Stomp Out Malaria in Zambia

By Jahtay Teh
April 25, 2016

I walk out of my hut to visit my host family. This has become an almost daily ritual.

The view of their yard is blocked by a little store-turned-storage area. It’s sticks wrapped in plastic just to differentiate inside from outside. 

As I go around it I see fire coming from the insaka, covered by the night’s dark. My family is cooking dinner. I say, “odi” and wait for the response, “kalibu.” Everyone is there: my mother, five sisters and two brothers (my father is in town selling baskets). 

Cynthia lays on a sack bag on the ground, neither moving or making a sound. She started to feel the signs of malaria yesterday and went to the clinic the next day. Usually by this time the symptoms are subsiding.

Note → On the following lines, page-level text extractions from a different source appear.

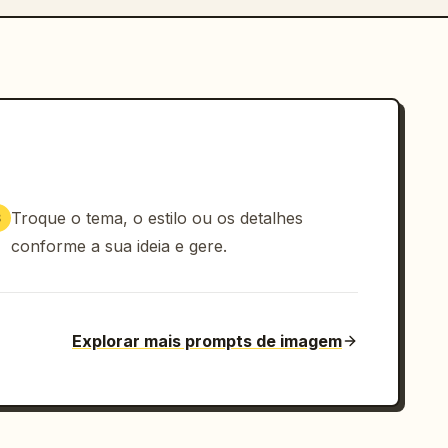
Troque o tema, o estilo ou os detalhes
3
conforme a sua ideia e gere.
Explorar mais prompts de imagem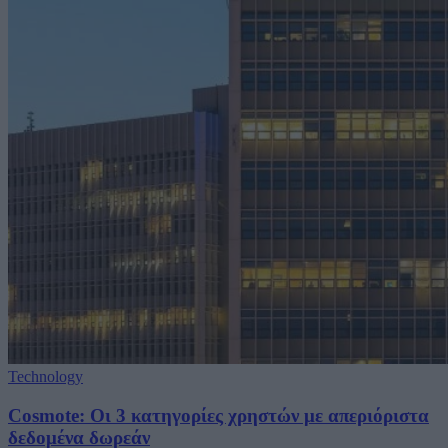
Technology
Cosmote: Οι 3 κατηγορίες χρηστών με απεριόριστα
δεδομένα δωρεάν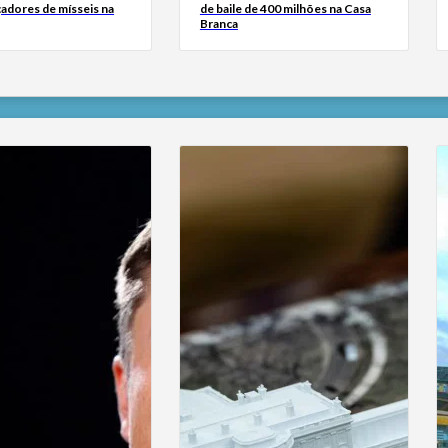
çadores de mísseis na
de baile de 400 milhões na Casa
Branca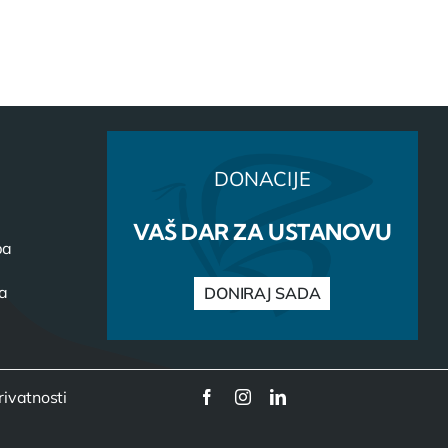
DONACIJE
VAŠ DAR ZA USTANOVU
ba
ca
DONIRAJ SADA
rivatnosti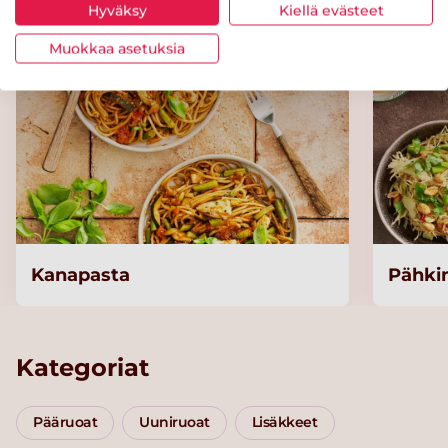
Hyväksy
Kiellä evästeet
Muokkaa asetuksia
Kanapasta
Pähkin
Kategoriat
Pääruoat
Uuniruoat
Lisäkkeet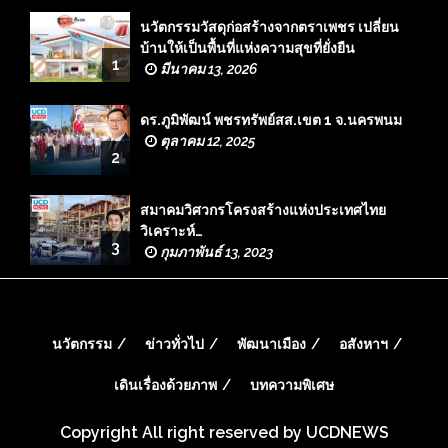
นวัตกรรมวัสดุก่อสร้างจากตราเพชร เปลี่ยน
บ้านให้เป็นพื้นที่แห่งความสุขที่ยั่งยืน
1
มีนาคม 13, 2026
ดร.ภูมิพัฒน์ พชรทรัพย์สส.เขต 1 จ.นครพนม
ตุลาคม 12, 2025
2
สมาคมวิศวกรโครงสร้างแห่งประเทศไทย
วิเคราะห์…
3
กุมภาพันธ์ 13, 2023
นวัตกรรม
ข่าวทั่วไป
พัฒนาเมือง
อสังหาฯ
เดินเรื่องด้วยภาพ
บทความพิเศษ
Copyright All right reserved by UCDNEWS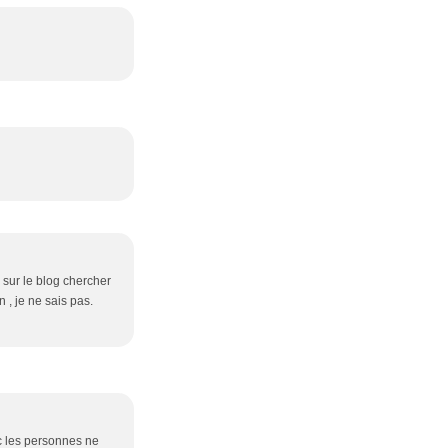
 sur le blog chercher
 , je ne sais pas.
nc les personnes ne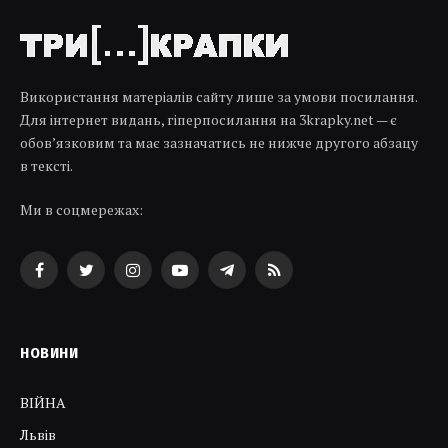
Використання матеріалів сайту лише за умови посилання.
Для інтернет видань, гіперпосилання на 3krapky.net — є
обов’язковим та має зазначатись не нижче другого абзацу
в тексті.
Ми в соцмережах:
Facebook
Twitter
Instagram
YouTube
Telegram
RSS
НОВИНИ
ВІЙНА
Львів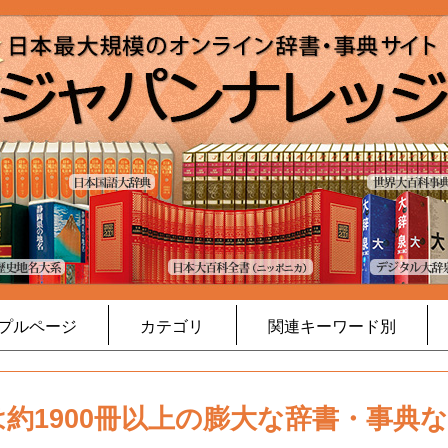
プルページ
カテゴリ
関連キーワード別
約1900冊以上の膨大な辞書・事典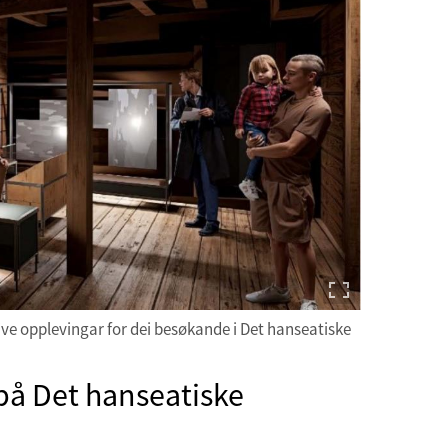
ive opplevingar for dei besøkande i Det hanseatiske
l på Det hanseatiske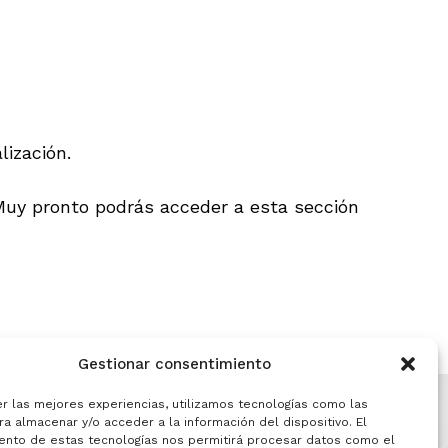
ización.
 Muy pronto podrás acceder a esta sección
Gestionar consentimiento
er las mejores experiencias, utilizamos tecnologías como las
a almacenar y/o acceder a la información del dispositivo. El
ento de estas tecnologías nos permitirá procesar datos como el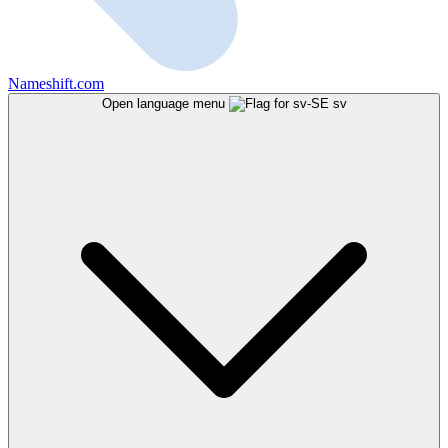
Nameshift.com
Open language menu
sv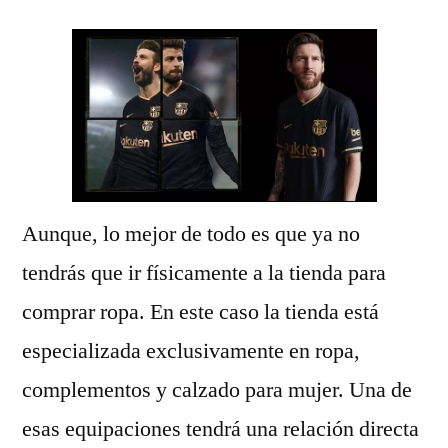
Aunque, lo mejor de todo es que ya no
tendrás que ir físicamente a la tienda para
comprar ropa. En este caso la tienda está
especializada exclusivamente en ropa,
complementos y calzado para mujer. Una de
esas equipaciones tendrá una relación directa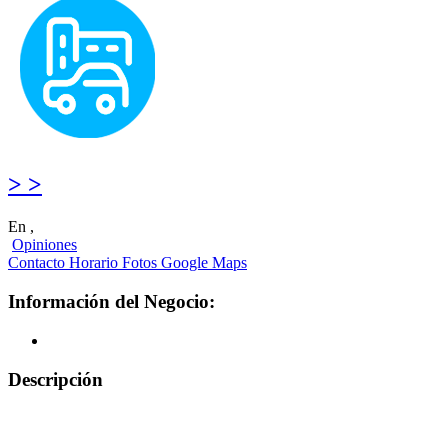
> >
En ,
Opiniones
Contacto
Horario
Fotos
Google Maps
Información del Negocio:
Descripción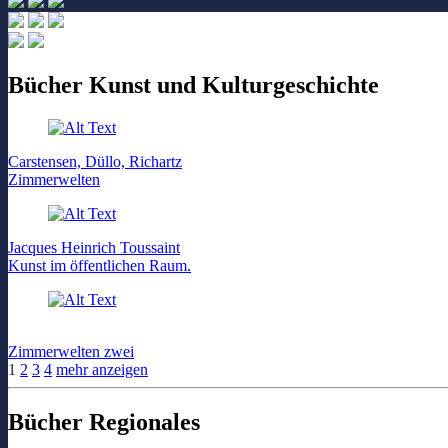
Bücher Kunst und Kulturgeschichte
Carstensen, Düllo, Richartz
Zimmerwelten
Jacques Heinrich Toussaint
Kunst im öffentlichen Raum.
Zimmerwelten zwei
1
2
3
4
mehr anzeigen
Bücher Regionales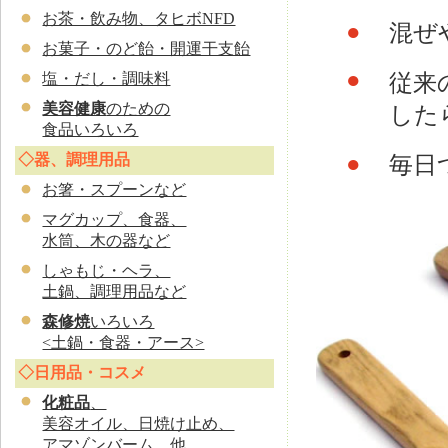
お茶・飲み物、タヒボNFD
●
混ぜ
お菓子・のど飴・開運干支飴
●
塩・だし・調味料
従来
美容健康
のための
した
食品いろいろ
◇器、調理用品
●
毎日
お
箸・スプーンなど
マグカップ、食器、
水筒、木の器など
しゃもじ・ヘラ、
土鍋、調理用品など
森修焼
いろいろ
<土鍋・食器・アース>
◇日用品・コスメ
化粧品
、
美容オイル、日焼け止め、
アマゾンバーム、他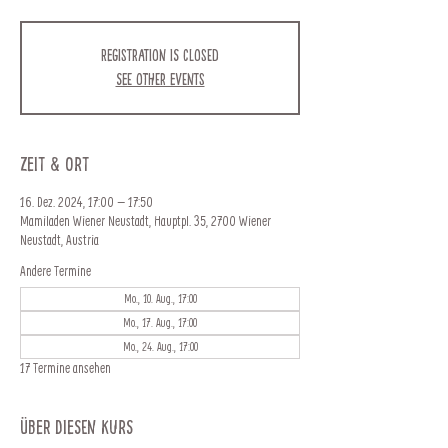
Registration is closed
See other events
Zeit & Ort
16. Dez. 2024, 17:00 – 17:50
Mamiladen Wiener Neustadt, Hauptpl. 35, 2700 Wiener
Neustadt, Austria
Andere Termine
Mo., 10. Aug., 17:00
Mo., 17. Aug., 17:00
Mo., 24. Aug., 17:00
17 Termine ansehen
Über diesen Kurs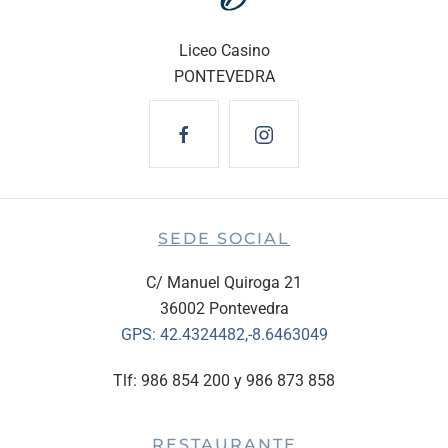
Liceo Casino
PONTEVEDRA
SEDE SOCIAL
C/ Manuel Quiroga 21
36002 Pontevedra
GPS:
42.4324482,-8.6463049
Tlf: 986 854 200 y 986 873 858
RESTAURANTE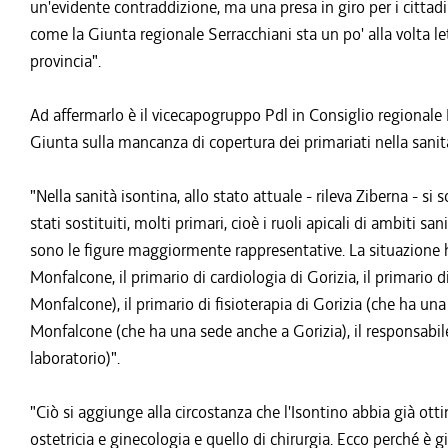
un'evidente contraddizione, ma una presa in giro per i cittad
come la Giunta regionale Serracchiani sta un po' alla volta l
provincia".
Ad affermarlo è il vicecapogruppo Pdl in Consiglio regionale 
Giunta sulla mancanza di copertura dei primariati nella sanit
"Nella sanità isontina, allo stato attuale - rileva Ziberna - si
stati sostituiti, molti primari, cioè i ruoli apicali di ambiti sa
sono le figure maggiormente rappresentative. La situazione ha 
Monfalcone, il primario di cardiologia di Gorizia, il primario 
Monfalcone), il primario di fisioterapia di Gorizia (che ha un
Monfalcone (che ha una sede anche a Gorizia), il responsabile 
laboratorio)".
"Ciò si aggiunge alla circostanza che l'Isontino abbia già ott
ostetricia e ginecologia e quello di chirurgia. Ecco perché è 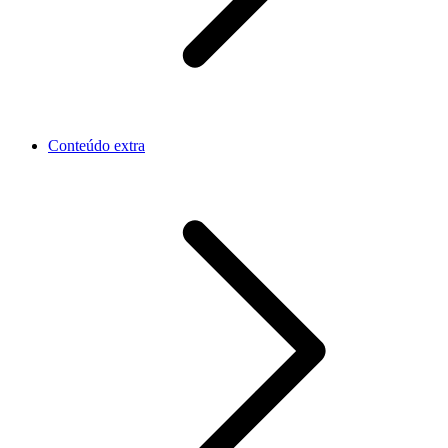
Conteúdo extra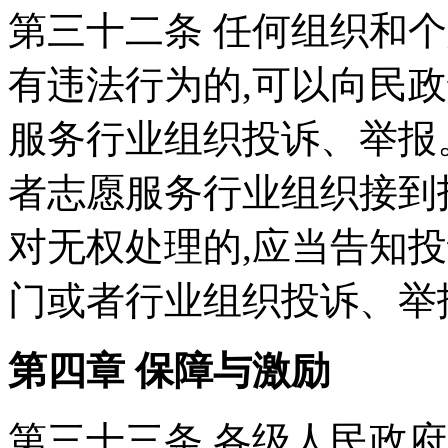
第三十二条 任何组织和
有违法行为的,可以向民
服务行业组织投诉、举报
者志愿服务行业组织接到
对无权处理的,应当告知
门或者行业组织投诉、举
第四章 保障与激励
第三十三条 各级人民政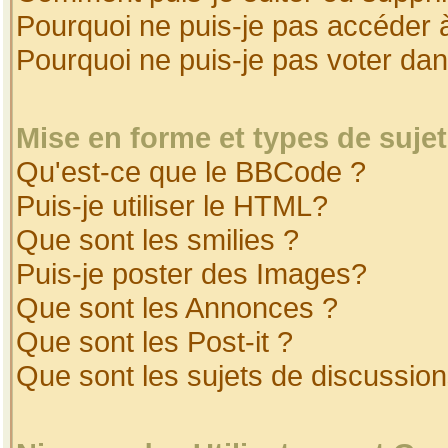
Pourquoi ne puis-je pas accéder 
Pourquoi ne puis-je pas voter da
Mise en forme et types de suje
Qu'est-ce que le BBCode ?
Puis-je utiliser le HTML?
Que sont les smilies ?
Puis-je poster des Images?
Que sont les Annonces ?
Que sont les Post-it ?
Que sont les sujets de discussion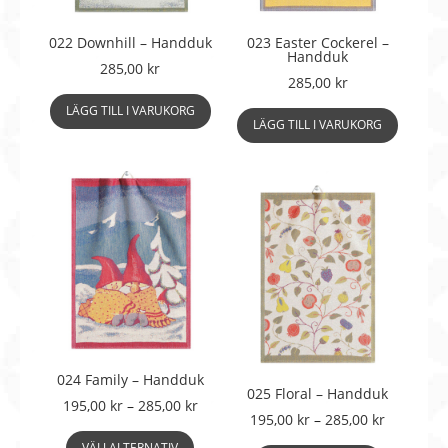
022 Downhill – Handduk
023 Easter Cockerel –
Handduk
285,00
kr
285,00
kr
LÄGG TILL I VARUKORG
LÄGG TILL I VARUKORG
024 Family – Handduk
025 Floral – Handduk
Prisintervall:
195,00
kr
–
285,00
kr
Prisinterv
195,00
kr
–
285,00
kr
195,00 kr
Den
195,00 kr
till
Den
VÄLJ ALTERNATIV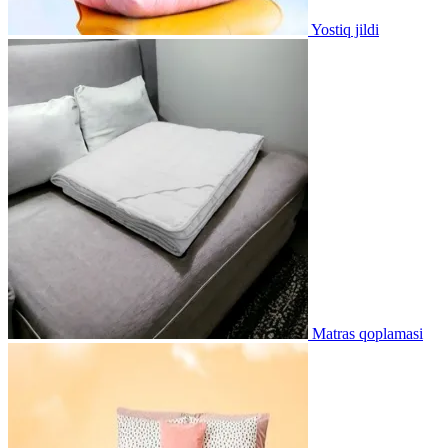
Yostiq jildi
Matras qoplamasi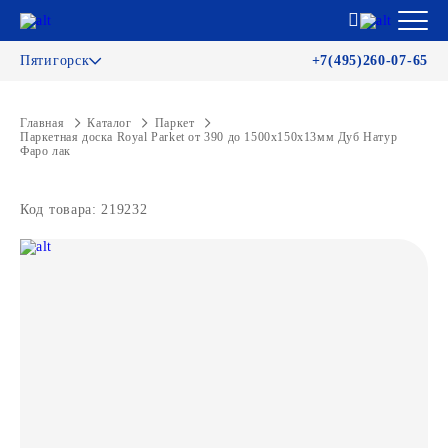
Пятигорск
+7(495)260-07-65
Главная
Каталог
Паркет
Паркетная доска Royal Parket от 390 до 1500х150х13мм Дуб Натур
Фаро лак
Код товара: 219232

So, I ask about her. 

My mother tells me that they went to the clinic but there is no medicine. They also have no tests. The office that supplies them has run out. For a short time they were prescribing quinine but even this drug of last resort has been used up by the community. The nearby market has some, but they don’t have enough money to afford it, so they just give Cynthia medication for the pain and fever and hope it passes. 

This story is not one in a million. This is the common face of malaria in the developing country of Zambia. 

As Peace Corps Volunteers, we work to sensitize communities to the dangers of malaria and coax them into sleeping with mosquito nets and taking precautions when out at night. However, even with our ever-present warnings, there is still a proclivity to not use the nets for the intended purpose. We often hear of people using them as fishing nets, wedding gowns and even wrapping dead bodies in them before burial. 

Therefore, we have looked at a new way of marketing them like offering beatification tips, and making them easier to hang. Bill Gates dubbed the mosquito the most deadly animal in the world, but relatively little has been done to end its rampage. Yes, the “Western World” has done a lot to prevent malaria in the developing world, such as distributing nets, giving out medicine and the like, but what are really needed to end malaria are inventive ideas new approaches and people willing to go the the places where it is most prevalent to aid in enforcing and implementing these changes. 

It is a very realistic goal to end malaria in our lifetime if we start now.